WHAT THE TASK ASKS – What the task needs is every record repeated exactly, nothing more.

Collected data
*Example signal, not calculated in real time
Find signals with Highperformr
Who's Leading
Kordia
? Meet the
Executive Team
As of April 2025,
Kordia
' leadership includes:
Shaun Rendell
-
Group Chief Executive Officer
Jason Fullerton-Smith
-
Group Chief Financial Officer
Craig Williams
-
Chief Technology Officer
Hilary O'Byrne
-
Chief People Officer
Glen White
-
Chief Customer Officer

THE ANSWER –
*Example signal, not calculated in real time
Find signals with Highperformr
Who's Leading
Kordia
? Meet the
Executive Team
As of April 2025,
Kordia
' leadership includes:
Shaun Rendell
-
Group Chief Executive Officer
Jason Fullerton-Smith
-
Group Chief Financial Officer
Craig Williams
-
Chief Technology Officer
Hilary O'Byrne
-
Chief People Officer
Glen White
-
Chief Customer Officer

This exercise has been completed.